遐方記







一年早々として・・

  仏式で法要を行うときには、大抵の場合、「これは何々のために行う儀式である」という目的を述べる箇所がある。法則(ほっそく)、あるいは啓白(けいびゃく)とも言うのだが、これを聞くことによって参拝者も、儀式の内容について「そうだよなあ」とか「そうだったのか」と納得する、ということになっている。
 現在、大慈寺で使用している法則集の中、一周忌の箇所に「一年早々として夢の如し」という件がある。死者が亡くなって一年はあっと言う間だ、という意味であろうか。人が他界した後の一年が、まことに瞬間のような気がするというのは、我々の偽らざる実感である。しかし我々生きている者自身も、この時期同様な感慨にとらわれる。一年は早いなあ、と。そう、まさに一年は夢の如し、いやが応でも、今年も年末を迎えてしまう・・。

  しかしながら、私にとって、今年の「一年早々・・」にはまた別の意味があるのである。一体あれは何だったのか。思い出せそうで思い出せない、そんな別世界が一年前に確かにあった・・。

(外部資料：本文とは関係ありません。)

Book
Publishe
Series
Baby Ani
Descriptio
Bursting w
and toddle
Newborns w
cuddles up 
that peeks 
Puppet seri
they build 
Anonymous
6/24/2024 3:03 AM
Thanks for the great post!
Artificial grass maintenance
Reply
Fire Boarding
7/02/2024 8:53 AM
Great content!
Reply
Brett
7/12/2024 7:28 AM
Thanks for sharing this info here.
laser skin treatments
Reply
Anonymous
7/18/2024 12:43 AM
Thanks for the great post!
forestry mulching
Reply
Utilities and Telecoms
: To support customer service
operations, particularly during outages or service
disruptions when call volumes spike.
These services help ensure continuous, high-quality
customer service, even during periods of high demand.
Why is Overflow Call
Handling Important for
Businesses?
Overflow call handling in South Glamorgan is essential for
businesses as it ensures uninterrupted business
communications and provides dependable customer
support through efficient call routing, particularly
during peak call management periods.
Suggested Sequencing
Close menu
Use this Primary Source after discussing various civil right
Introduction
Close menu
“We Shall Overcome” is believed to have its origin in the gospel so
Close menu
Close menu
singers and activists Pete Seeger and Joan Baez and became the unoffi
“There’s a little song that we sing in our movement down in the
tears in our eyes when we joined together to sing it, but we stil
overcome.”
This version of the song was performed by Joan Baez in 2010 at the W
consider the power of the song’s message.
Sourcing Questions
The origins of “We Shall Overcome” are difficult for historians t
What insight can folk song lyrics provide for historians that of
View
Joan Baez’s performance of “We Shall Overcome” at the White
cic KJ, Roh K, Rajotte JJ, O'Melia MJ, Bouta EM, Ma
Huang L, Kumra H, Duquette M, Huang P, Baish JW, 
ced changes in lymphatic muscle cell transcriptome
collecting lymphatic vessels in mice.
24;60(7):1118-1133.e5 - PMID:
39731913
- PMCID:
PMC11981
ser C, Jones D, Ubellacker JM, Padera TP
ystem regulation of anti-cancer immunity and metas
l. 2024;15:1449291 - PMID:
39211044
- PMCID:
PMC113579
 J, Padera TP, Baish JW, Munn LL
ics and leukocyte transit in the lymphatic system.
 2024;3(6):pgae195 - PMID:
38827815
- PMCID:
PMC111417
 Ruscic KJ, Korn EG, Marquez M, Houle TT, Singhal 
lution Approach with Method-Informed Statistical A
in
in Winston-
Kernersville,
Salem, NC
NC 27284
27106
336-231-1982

  あれからもう一年が過ぎようとしている。私(たち)はそのとき、確かに心踊り、勇み、燃え、そして最後に・・涙を流した。そしてその感動が、忘却の中に時間を経るとともに消えていくのを、寂寞とした思いの力をもって踏みとどまらせようとするのだが、所詮それが無理であることは、我々自身の心が一番よく知っている。そういう努力をして実を結ばないとしても、向こうの方から、その忘却という暗黒の中よりマグマのごとく、時としてかの歌が口をつきメロディーとなって、私の五感を襲い打ちひしぐのだ。

「星が 流れる 星が 伝える 
ここに ここに この大地に とどまれと」
何だ? 星がどうした? 何を伝えるのだ? 誰が? どこで? 何のために? この大地とはどこのことなんだ? ・・・
  
 もっとも非生産的で、もっとも時間を浪費し、もっとも感傷を引きずりやすいもの、それは過去の思い出に浸ることである。しかしながら、それが必要な場合もときにはある。いやいや、今回の件に関しては、まさしく思い出は不可欠なことだ。「私たちが過去なにをしたかを反省した上でこそ、新たに未来を創り出していくことができる」という歴史学者の頻用する言葉があるではないか。こんなときばかりは、かの金言を借用することにしようではないか。

 
 平成14年1月19、20日の両日、栃木県の岩舟町文化会館で、町民参加型ミュージカル『音楽劇 円仁』が上演された。最初二回の予定であったが、予想以上の人気が出たことによって一回の公演が追加された。その後、一関、伊勢崎、上田の各都市でも上演され、これまた超満員のステージとなった

 では何が満員にさせたのか。おそらく大きな原因の一つは、自分の身内が出演して、何か歌って踊っている。時々練習しているみたいけど、よし見に行ってやれ、という気持ちで身内が見に行ったことであろう。その次の理由は、主役の円仁役に上條恒彦さんという有名俳優の方がつかれ、さらに母役として阿部百合子さんというこれまた芸暦の長いプロの俳優さんがなさった、ということであろう。あるいは上條さんの、息子コウさんとの始めての共演とか、他にも沢山理由はあるだろうが、いずれにしろ、住民が参加し一つのものを作り上げ達成していくという、モデルケースの一つになったであろうことは確信してやまない。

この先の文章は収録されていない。